Intervention de André Chassaigne

Séance en hémicycle du 6 décembre 2012 à 9h30
Mieux protéger les indications géographiques et les noms des collectivités territoriales — Discussion générale

Photo issue du site de l'Assemblée nationale ou de WikipediaAndré Chassaigne :

Cet article précise qu'« on entend par indications géographiques des indications qui servent à identifier un produit comme étant originaire du territoire d'un État membre ou d'une région ou localité de ce territoire, dans les cas où une qualité, réputation ou autre caractéristique déterminée du produit peut être attribuée essentiellement à cette origine géographique ». Il faut insister sur la fin de cette phrase : « dans les cas où une qualité, réputation ou autre caractéristique déterminée du produit peut être attribuée essentiellement à cette origine géographique ».

Le système européen de protection des indications géographiques mis en place en 1992 est plus contraignant. Il comprend deux types d'indication géographique : les AOP, appellations d'origine protégée, dont le lien avec le territoire est très fort, et les IGP, indications géographiques protégées, dont le lien avec le territoire est plus lâche.

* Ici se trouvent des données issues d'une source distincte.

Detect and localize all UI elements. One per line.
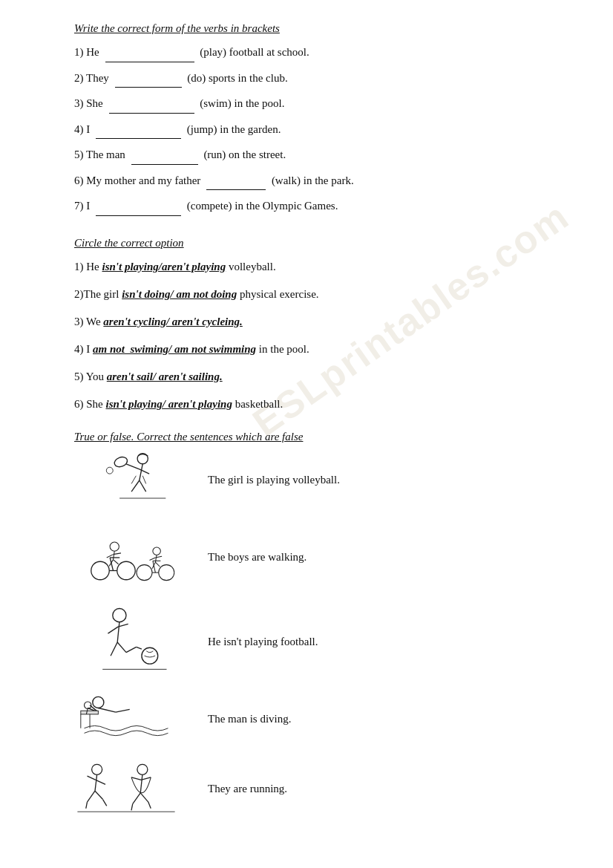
sentence-1: 1) He (play) football at school. [74, 42, 568, 62]
section1: Write the correct form of the verbs in b… [74, 22, 568, 216]
svg-point-61 [137, 764, 148, 774]
sentence-2: 2) They (do) sports in the club. [74, 68, 568, 88]
illustration-football [74, 605, 193, 679]
svg-line-7 [131, 475, 136, 483]
svg-line-32 [155, 562, 160, 567]
svg-line-35 [108, 627, 118, 633]
svg-point-16 [110, 542, 119, 551]
circle-sentence-4: 4) I am not swiming/ am not swimming in … [74, 339, 568, 359]
tof-row-1: The girl is playing volleyball. [74, 451, 568, 510]
svg-line-58 [95, 791, 103, 799]
sentence-6: 6) My mother and my father (walk) in the… [74, 171, 568, 191]
svg-point-23 [159, 564, 174, 580]
section2-title: Circle the correct option [74, 237, 568, 249]
blank-2[interactable] [115, 68, 182, 88]
sentence-3: 3) She (swim) in the pool. [74, 94, 568, 114]
svg-line-65 [133, 792, 141, 803]
svg-line-40 [137, 647, 142, 649]
svg-point-27 [153, 547, 161, 555]
blank-3[interactable] [109, 94, 194, 114]
svg-line-59 [86, 802, 88, 809]
tof-text-3: He isn't playing football. [208, 636, 568, 648]
running-people-svg [74, 760, 178, 819]
svg-line-56 [96, 780, 105, 784]
tof-text-5: They are running. [208, 783, 568, 795]
circle-sentence-6: 6) She isn't playing/ aren't playing bas… [74, 394, 568, 414]
svg-point-5 [113, 455, 128, 469]
circle-sentence-1: 1) He isn't playing/aren't playing volle… [74, 257, 568, 277]
illustration-tennis [74, 451, 193, 510]
svg-line-63 [131, 777, 141, 780]
svg-point-12 [117, 561, 136, 580]
svg-line-39 [126, 647, 137, 652]
cycling-boys-svg [74, 521, 178, 595]
svg-point-53 [92, 764, 102, 774]
svg-line-38 [117, 642, 126, 653]
svg-line-62 [140, 774, 142, 793]
blank-5[interactable] [131, 145, 198, 165]
svg-line-68 [148, 802, 151, 809]
blank-6[interactable] [206, 171, 266, 191]
svg-line-55 [88, 776, 96, 780]
svg-line-29 [150, 558, 156, 561]
circle-sentence-3: 3) We aren't cycling/ aren't cycleing. [74, 312, 568, 332]
svg-line-21 [114, 559, 119, 564]
svg-line-67 [131, 803, 133, 810]
blank-1[interactable] [105, 42, 194, 62]
sentence-7: 7) I (compete) in the Olympic Games. [74, 196, 568, 216]
sentence-5: 5) The man (run) on the street. [74, 145, 568, 165]
circle-sentence-5: 5) You aren't sail/ aren't sailing. [74, 367, 568, 387]
tennis-girl-svg [74, 451, 178, 510]
illustration-running [74, 760, 193, 819]
blank-7[interactable] [96, 196, 181, 216]
tof-row-4: The man is diving. [74, 690, 568, 749]
section1-title: Write the correct form of the verbs in b… [74, 22, 568, 35]
illustration-diving [74, 690, 193, 749]
football-player-svg [74, 605, 178, 679]
svg-line-45 [116, 709, 130, 712]
tof-row-3: He isn't playing football. [74, 605, 568, 679]
tof-text-4: The man is diving. [208, 713, 568, 725]
tof-text-1: The girl is playing volleyball. [208, 474, 568, 486]
svg-line-31 [152, 562, 155, 569]
svg-line-1 [140, 463, 142, 480]
svg-point-33 [113, 608, 126, 621]
svg-point-41 [142, 647, 158, 664]
svg-line-44 [98, 708, 116, 712]
tof-row-2: The boys are walking. [74, 521, 568, 595]
svg-line-8 [142, 475, 145, 483]
svg-point-11 [91, 561, 110, 580]
svg-line-60 [103, 799, 107, 806]
svg-point-9 [106, 467, 113, 474]
svg-point-43 [93, 696, 104, 708]
svg-line-57 [88, 791, 96, 802]
tof-text-2: The boys are walking. [208, 551, 568, 564]
section3: True or false. Correct the sentences whi… [74, 431, 568, 819]
tof-row-5: They are running. [74, 760, 568, 819]
section3-title: True or false. Correct the sentences whi… [74, 431, 568, 443]
svg-line-37 [111, 642, 117, 656]
svg-line-20 [109, 559, 113, 566]
svg-line-34 [117, 621, 119, 642]
svg-line-54 [95, 774, 97, 791]
sentence-4: 4) I (jump) in the garden. [74, 120, 568, 140]
svg-line-4 [126, 463, 140, 469]
illustration-cycling [74, 521, 193, 595]
svg-point-22 [137, 564, 152, 580]
circle-sentence-2: 2)The girl isn't doing/ am not doing phy… [74, 284, 568, 304]
section2: Circle the correct option 1) He isn't pl… [74, 237, 568, 414]
svg-line-66 [140, 792, 148, 801]
diving-man-svg [74, 690, 178, 749]
blank-4[interactable] [96, 120, 181, 140]
svg-line-17 [114, 551, 115, 559]
svg-rect-48 [81, 711, 99, 714]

Je rappelle également que l'article 36 du traité sur le fonctionnement de l'Union européenne, anciennement article 30 du traité instituant la Communauté économique européenne, autorise les États membres à mettre en place une protection nationale pour les dénominations justifiées par la protection de la propriété commerciale. Cet article contient la précision suivante : « Toutefois, ces interdictions ou restrictions ne doivent constituer ni un moyen de discrimination arbitraire ni une restriction déguisée dans le commerce entre les États membres. »

L'attribution d'une dénomination repose non seulement sur le lien avec l'origine, mais également sur des critères qualitatifs qui figurent dans un cahier des charges contrôlé par un organisme indépendant. Des différents alinéas de cet article 36 découle en effet le cahier des charges, un dispositif qui permet de bien encadrer l'attribution d'une indication géographique protégée.

En ce qui me concerne, je souhaite une nouvelle fois appeler votre attention sur deux points qui apparaissent dans le règlement du Conseil du 20 mars 2006, à l'article 14. Certes, cet article vise les produits alimentaires, mais on peut le prendre en compte puisque nous nous proposons d'étendre la protection aux produits non alimentaires et tout particulièrement aux produits manufacturés.

Le premier point concerne la dénomination antérieure, c'est-à-dire la prise en compte de la préexistence de dénominations qui sont une réalité avant même l'enregistrement dans la dénomination d'indication géographiquement protégée. L'article 14 est extrêmement clair à cet égard puisqu'il dispose : « Dans le respect du droit communautaire, l'usage d'une marque […] acquise par l'usage de bonne foi sur le territoire communautaire […] avant la date de protection de l'appellation d'origine ou de l'indication géographique dans le pays d'origine […] peut se produire nonobstant l'enregistrement d'une appellation d'origine ou d'une indication géographique… » J'insiste sur la fin de la phrase : « nonobstant l'enregistrement d'une appellation d'origine ou d'une indication géographique. »

Je veux insister sur la dénomination antérieure en m'appuyant sur un exemple précis, qui n'est que superficiellement connu du grand public, mais qui l'est désormais certainement de nombreux députés. L'appellation laguiole, qui est très ancienne, se décline en de nombreuses marques. La première a été déposée à Thiers en 1868. Elle s'est développée dans la ville de Thiers, et ce bien avant que ne se stabilise un point d'accroche, depuis 1985 seulement, au village de Laguiole à la suite de l'achat d'une forge à Thiers. Il ne se fabriquait plus de couteaux depuis longtemps à Laguiole. Il existe actuellement cent soixante marques laguiole et 400 salariés du bassin coutelier de Thiers travaillent pour cette marque. Le laguiole français est fabriqué à 80 % à Thiers et il est, pour partie, vendu dans les boutiques du village du même nom. C'est dire l'inquiétude des artisans et des PME face au risque que représenterait pour eux une IGP laguiole limitée au village de Laguiole.